Start at the first line below and write out everything verbatim except the pictures.

*Exercise material*:
= = = = =

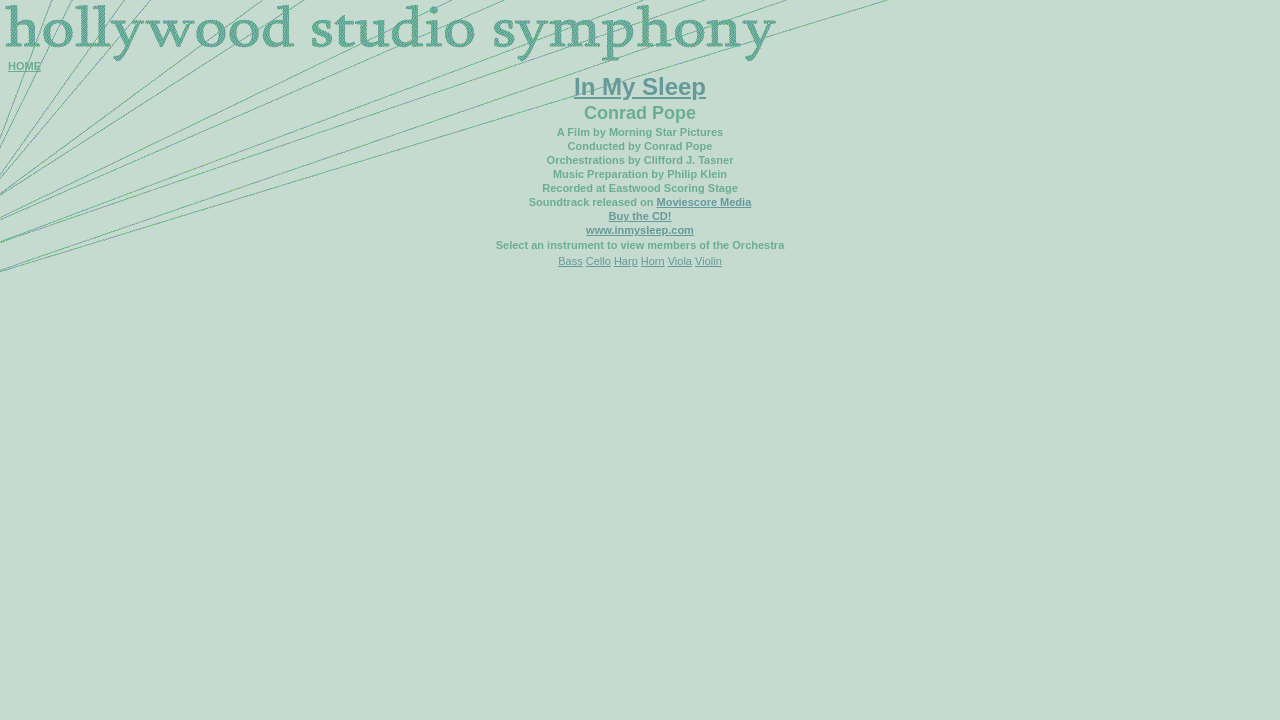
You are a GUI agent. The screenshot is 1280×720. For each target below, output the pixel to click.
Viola (680, 261)
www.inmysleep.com (640, 230)
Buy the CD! (640, 216)
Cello (598, 261)
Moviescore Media (704, 202)
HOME (24, 66)
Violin (708, 261)
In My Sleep (640, 86)
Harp (626, 261)
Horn (653, 261)
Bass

= = = = =

*Exercise result*:
You are a GUI agent. The screenshot is 1280×720. For each target below, output the pixel to click.
Viola (680, 261)
www.inmysleep.com (640, 230)
Buy the CD! (640, 216)
Cello (598, 261)
Moviescore Media (704, 202)
HOME (24, 66)
Violin (708, 261)
In My Sleep (640, 86)
Harp (626, 261)
Horn (653, 261)
Bass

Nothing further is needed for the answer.